■ WHAT YOU WILL DO: Find the lines below that contain the string "https". Copy each one.
DATA FOR PROCESSING START
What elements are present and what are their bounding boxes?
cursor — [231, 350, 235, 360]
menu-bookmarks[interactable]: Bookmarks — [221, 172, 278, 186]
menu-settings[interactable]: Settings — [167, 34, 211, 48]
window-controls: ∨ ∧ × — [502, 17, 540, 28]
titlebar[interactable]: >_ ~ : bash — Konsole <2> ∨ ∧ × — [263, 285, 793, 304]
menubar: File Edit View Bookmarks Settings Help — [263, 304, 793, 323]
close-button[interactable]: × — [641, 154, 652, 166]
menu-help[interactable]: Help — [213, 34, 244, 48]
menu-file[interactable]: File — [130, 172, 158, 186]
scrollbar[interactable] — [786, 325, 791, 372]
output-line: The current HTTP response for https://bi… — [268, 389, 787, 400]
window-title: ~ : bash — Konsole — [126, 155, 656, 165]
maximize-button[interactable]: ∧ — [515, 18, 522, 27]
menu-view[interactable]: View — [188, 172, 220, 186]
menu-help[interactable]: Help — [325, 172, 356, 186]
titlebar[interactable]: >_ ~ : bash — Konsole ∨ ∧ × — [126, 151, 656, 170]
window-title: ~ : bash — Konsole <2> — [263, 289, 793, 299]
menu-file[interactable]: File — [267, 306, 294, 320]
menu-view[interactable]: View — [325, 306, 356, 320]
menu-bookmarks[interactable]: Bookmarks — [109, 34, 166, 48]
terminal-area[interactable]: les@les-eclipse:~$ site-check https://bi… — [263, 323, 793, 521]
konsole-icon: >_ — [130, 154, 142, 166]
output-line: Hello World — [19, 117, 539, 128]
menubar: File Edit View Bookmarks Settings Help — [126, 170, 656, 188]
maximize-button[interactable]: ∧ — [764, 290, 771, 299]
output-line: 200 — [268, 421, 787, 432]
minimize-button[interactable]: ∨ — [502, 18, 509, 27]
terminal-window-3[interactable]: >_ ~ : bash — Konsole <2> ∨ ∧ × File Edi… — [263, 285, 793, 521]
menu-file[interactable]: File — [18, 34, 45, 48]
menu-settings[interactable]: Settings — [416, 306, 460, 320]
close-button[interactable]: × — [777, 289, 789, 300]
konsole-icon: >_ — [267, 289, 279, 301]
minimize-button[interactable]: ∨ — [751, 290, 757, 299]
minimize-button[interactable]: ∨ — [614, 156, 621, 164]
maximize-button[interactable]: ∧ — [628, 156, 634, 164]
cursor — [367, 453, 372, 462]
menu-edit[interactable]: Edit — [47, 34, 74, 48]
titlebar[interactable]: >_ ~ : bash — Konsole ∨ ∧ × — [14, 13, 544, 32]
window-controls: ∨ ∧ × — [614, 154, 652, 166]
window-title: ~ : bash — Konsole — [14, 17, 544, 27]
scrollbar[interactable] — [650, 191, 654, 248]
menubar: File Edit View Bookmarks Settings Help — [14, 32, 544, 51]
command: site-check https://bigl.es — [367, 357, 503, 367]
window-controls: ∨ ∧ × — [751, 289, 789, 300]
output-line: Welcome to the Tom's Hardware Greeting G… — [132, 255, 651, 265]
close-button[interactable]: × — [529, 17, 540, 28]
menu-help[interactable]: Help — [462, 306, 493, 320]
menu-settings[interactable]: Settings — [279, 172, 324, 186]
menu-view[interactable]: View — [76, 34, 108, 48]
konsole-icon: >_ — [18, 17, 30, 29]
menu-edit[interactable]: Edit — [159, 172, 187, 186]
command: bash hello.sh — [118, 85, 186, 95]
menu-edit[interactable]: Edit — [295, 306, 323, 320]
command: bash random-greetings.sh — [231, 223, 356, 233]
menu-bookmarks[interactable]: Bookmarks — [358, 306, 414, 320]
DATA FOR PROCESSING END
■ TASK RESULT:
output-line: The current HTTP response for https://bi… — [268, 389, 787, 400]
terminal-area[interactable]: les@les-eclipse:~$ site-check https://bi… — [263, 323, 793, 521]
command: site-check https://bigl.es — [367, 357, 503, 367]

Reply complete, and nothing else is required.